The average balance of accounts for the majority of income groups has been increasing steadily since 2013’s SCF study. The study is completed every three years with the most recent information from 2019.

Average savings based on race and ethnicity

Regarding race, whites who are not Hispanic had significantly higher median and average balances on their accounts than those in the Hispanic or Black categories. This is a sign of a widening gap in wealth between the races because white families own more than five times the wealth of the average Black family and more than four times that of the average Hispanic family.

Race/EthnicityMedian bank account balanceMean bank account balance

The”other” category of SCF’s “other” classification covers those who identify themselves as Asian, Native American, Alaska Native, Native Hawaiian, and Pacific Islander, as well as people with several racial identities.

What percentage of our earnings should be put into savings?

Many financial advisors suggest workers put 15 to 20 percent of their earnings spread across accounts such as CDs, certificates of deposits (CDs) and savings accounts, money market accounts,s and other accounts that can help protect the money and expand.

The amount of money someone can put away is contingent on the amount they’re spending, according to Greg McBride, CFA, chief financial analyst at Bankrate.com.

The best method of determining how much you spend each month is to prepare an expense budget that shows how much money is being earned each month and subtracts this from categories of expenses like food, housing, transportation, entertainment, and credit card charges.

According to a new consumer Expenditure Survey released by the U.S. Bureau of Labor Statistics, the average household had $20,503 of income left when expenses were paid in 2021. In addition, the study shows an average of $5,57According to McBride’s advice, the average person should save a minimum of $33,462 for six months of expenses.

The final line

Despite inflation issues, having funds in your savings account to pay for emergency expenses is possible if you are on an established budget and charge over your expenditure.

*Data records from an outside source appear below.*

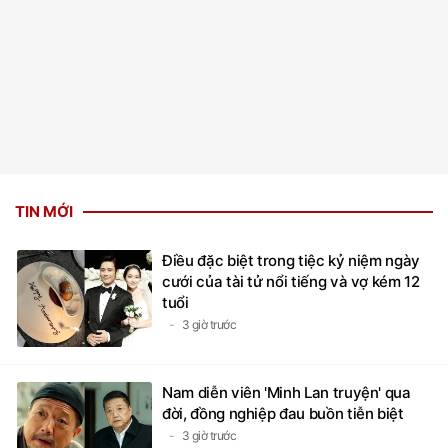
TIN MỚI
Điều đặc biệt trong tiệc kỷ niệm ngày
cưới của tài tử nổi tiếng và vợ kém 12
tuổi
3 giờ trước
Nam diễn viên 'Minh Lan truyện' qua
đời, đồng nghiệp đau buồn tiễn biệt
3 giờ trước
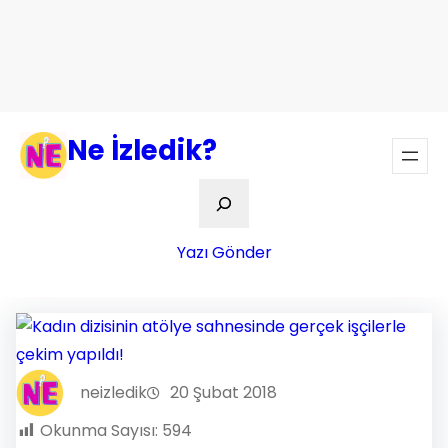
Ne İzledik?
Ara
Yazı Gönder
neizledik
20 Şubat 2018
Okunma Sayısı:
594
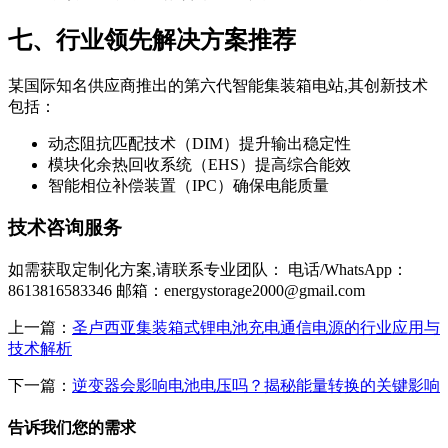
七、行业领先解决方案推荐
某国际知名供应商推出的第六代智能集装箱电站,其创新技术
包括：
动态阻抗匹配技术（DIM）提升输出稳定性
模块化余热回收系统（EHS）提高综合能效
智能相位补偿装置（IPC）确保电能质量
技术咨询服务
如需获取定制化方案,请联系专业团队： 电话/WhatsApp：
8613816583346 邮箱：
energystorage2000@gmail.com
上一篇：
圣卢西亚集装箱式锂电池充电通信电源的行业应用与
技术解析
下一篇：
逆变器会影响电池电压吗？揭秘能量转换的关键影响
告诉我们您的需求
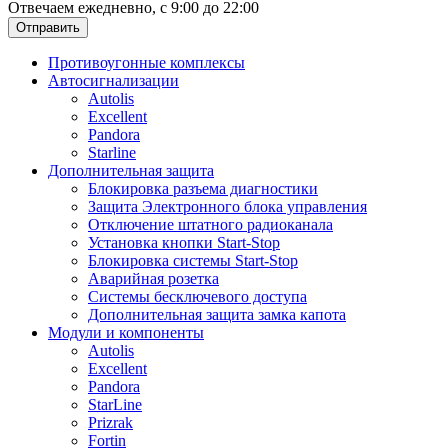
Отвечаем ежедневно, с 9:00 до 22:00
Отправить
Противоугонные комплексы
Автосигнализации
Autolis
Excellent
Pandora
Starline
Дополнительная защита
Блокировка разъема диагностики
Защита Электронного блока управления
Отключение штатного радиоканала
Установка кнопки Start-Stop
Блокировка системы Start-Stop
Аварийная розетка
Системы бесключевого доступа
Дополнительная защита замка капота
Модули и компоненты
Autolis
Excellent
Pandora
StarLine
Prizrak
Fortin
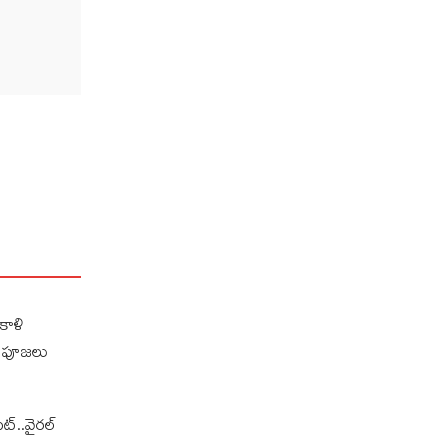
కాళి
డి పూజలు
ఫట్..వైరల్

When establishing an emergency fund is the top priority, it’s also crucial to consider retirement and other savings goals that you might have. For example, in In time, and as you grow in your career, you may wish to raise your contribution towards retirement savings and earn eight times the amount you make saved by the time you reach 60that’s the amount recommended by Fidelity.

To make the most of your savings, searching for the top high-yielding savings account is essential. Additionally, the Bankrate saving calculators can assist you in determining the right amount to put into your savings to meet a range of goals. Further, the budget calculator for your home will help you track your spending.